McLuhan saw poets and scholars of literature as the ones who could most fully perceive their contexts. He saw poesis, Greek for "making," as the kernel of creative impulse, and that “making, not matching” was the key to meaningful experience.
B.W. Powe can only be described as a matchless author whose writings are cosmic yet grounded in the quest for authenticity, and always bordering on the exegetical. It is clear that poesis is of utmost importance for Powe, in that his craft has itself been made into a way of life.

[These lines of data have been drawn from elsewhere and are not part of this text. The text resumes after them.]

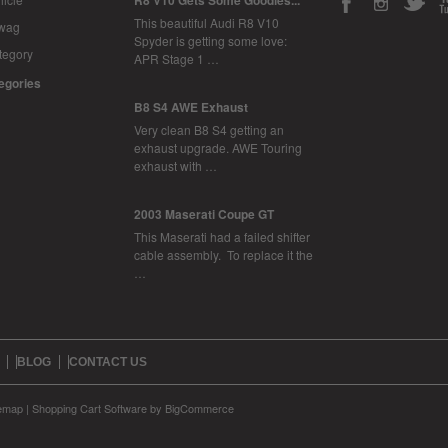
R8 V10 Gets Some Goodies...
This beautiful Audi R8 V10
Swag
Spyder is getting some love:
tegory
APR Stage 1 …
tegories
B8 S4 AWE Exhaust
Very clean B8 S4 getting an
exhaust upgrade. AWE Touring
exhaust with …
2003 Maserati Coupe GT
This Maserati had a failed shifter
cable assembly. To replace it the
…
BLOG
CONTACT US
temap
|
Shopping Cart Software
by BigCommerce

Open Book takes an esteemed moment in time to interview B.W. Powe.
OBT:
What was the inspiration for your upcoming work by Guernica Editions, These Shadows Remain: A Fable?
B.W. Powe
It came in a dream. I don’t always like to pirate my dreams. Sometimes they should be left as they are, to guide your waking life. But this one came intact. I saw the beginning, middle and end, in a moment’s dream. I had no idea what to do with the images. So I wrote what I’d dreamed in a quick outline. I put the outline aside. Then sometime later I dreamed the story again, although this time it was slightly different. I modified and extended what I’d written. More dreams infiltrated the words. And the story grew.
OBT:
Why a fable? How does the collection function as a fable? Is not all literature part of the reality of "Verum factum" ("we make the truth")?
B.W. Powe
I liked the sound of the word “fable.” Fables, parables, dreamtales, reveries. I write them quickly. Sometimes it feels like they are springing up intact. Though, I admit, my style, my command of technique, often lags far behind the imaging, the reverie. I’ve yet to find a way to completely capture what happens in this way. My re-visions are just that: ways of trying to clarify or hone or illuminate or make intelligible what I’ve seen. I keep trying to make poems and stories out of what I’ve been given. Something comes, and sometimes I’m up to it. Nevertheless, something comes. These days, whether I will it or not. “Fable”, then, is not truly a category. It is a term that freed me to spin from the dream.
OBT:
The shadow (or perhaps light) of the prolific Marshall McLuhan, who you knew in person, has found its way in much of your scholarly work as a professor at York University. McLuhan’s probe “making, not matching” has remained dear to me, in that it prompts me to always reconsider the world I live in by considering how I might create new experiences. Poetry, however, is both a creating and re-creating, is it not? And we came to be writers because we feel somewhat “matched” to our literary ancestors, do we not?
B.W. Powe
I’m often zipped up—hermetic—and writing is my breakaway and energizing. Full-throttle, it beats along almost everyday. But in that beat come other voices too. No matter how much I try to find my own voice, I find that voice inhabited. Sometimes I hear McLuhan’s. Sometimes others. Frye’s too. And those writers I’ve loved. Maybe I should revise The Anxiety of Influence, and write a counter essay that says we are always in an Exodus fervour releasing ourselves from the passions of others, yet again we wander back into the wilderness, desert, tundra, and find strange bleak places flitting with ghosts and calls. Born, reborn, borne, newborn, stillborn, born again; that’s making, not matching. In another way, teaching is also about bringing in voices. I like to glide on the energies of my students, and letting that energy release into the conversational or dialogic air. When I teach works by others, whether it’s McLuhan’s aphorisms or Rimbaud’s prose poetry, or Dickinson’s splinters or Joyce’s esoteric structurings, or Frye’s revelations of the great code, or Plath’s witty kamikaze performances, or the strangely endearing companionship of the self-enclosed Henry Miller, I sometimes sense their presences in the room. I try to let them come through. Better abundance, a surplus, than a meager trickle. The stream of souls is available to us in the words they left us.
OBT:
Is there a difference between a writer and a visionary writer?
B.W. Powe
All strong imaginative writers have the trace of the visionary in them. Visionaries can be so without being writers or artists of any kind. I’ve known people who are graced by insight and awareness, and do not write. Visionaries can be musicians, painters, dancers, politicians, healers, teachers, neighbours, pilots, cooks.